Segment Start: Data excerpts

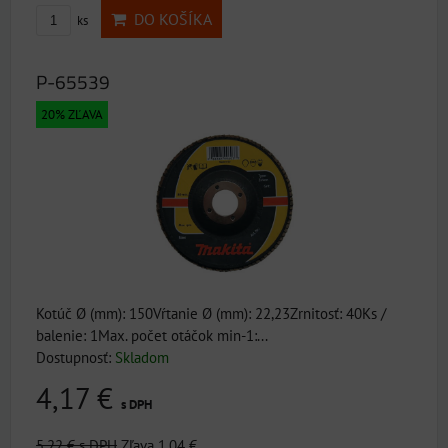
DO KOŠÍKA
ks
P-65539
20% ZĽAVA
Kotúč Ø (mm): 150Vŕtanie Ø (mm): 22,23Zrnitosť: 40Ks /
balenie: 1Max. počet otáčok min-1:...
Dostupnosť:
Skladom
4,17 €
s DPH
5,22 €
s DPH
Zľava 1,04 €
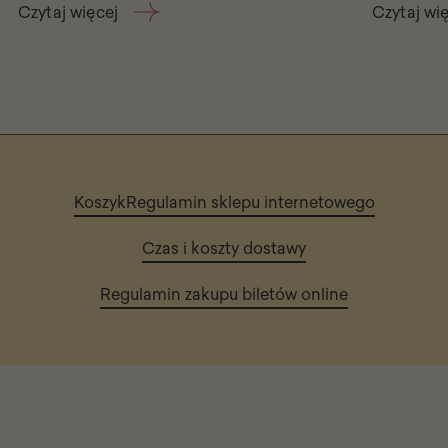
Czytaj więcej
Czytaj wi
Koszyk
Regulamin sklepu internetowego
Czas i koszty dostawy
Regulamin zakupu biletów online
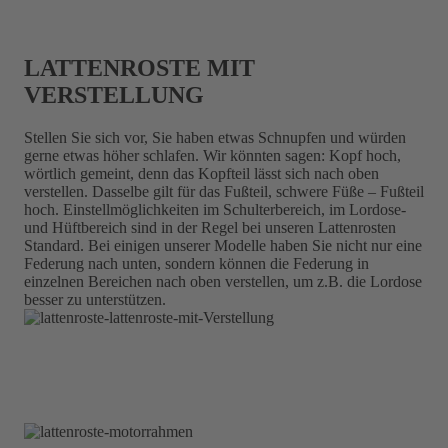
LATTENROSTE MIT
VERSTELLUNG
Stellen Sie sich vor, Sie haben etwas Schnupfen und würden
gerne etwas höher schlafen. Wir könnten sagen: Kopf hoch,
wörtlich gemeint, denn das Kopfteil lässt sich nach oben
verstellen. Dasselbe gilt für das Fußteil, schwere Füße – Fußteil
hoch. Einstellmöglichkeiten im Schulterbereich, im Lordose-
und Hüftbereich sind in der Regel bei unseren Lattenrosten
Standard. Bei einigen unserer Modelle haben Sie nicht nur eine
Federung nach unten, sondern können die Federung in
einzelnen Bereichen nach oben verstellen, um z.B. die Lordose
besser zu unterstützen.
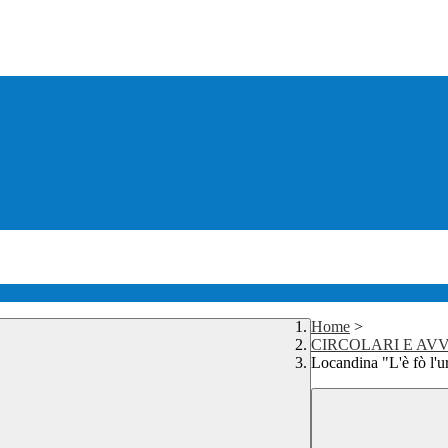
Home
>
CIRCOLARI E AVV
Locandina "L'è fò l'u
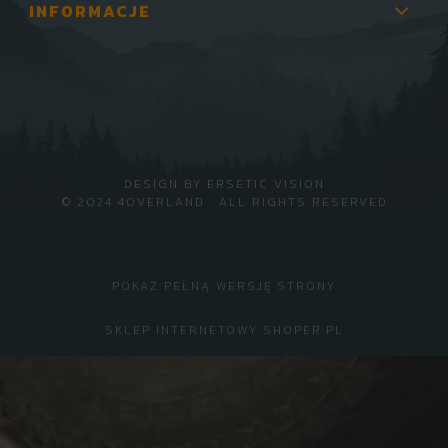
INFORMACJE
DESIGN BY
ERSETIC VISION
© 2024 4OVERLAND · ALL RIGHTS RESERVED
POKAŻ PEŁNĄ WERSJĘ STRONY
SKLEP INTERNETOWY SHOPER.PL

Segment End: Data excerpts

■ **How to complete this task**
Nothing but a number is wanted here: how many lines of the material contain the string "verstellen".

■ **Solution to the exercise**
2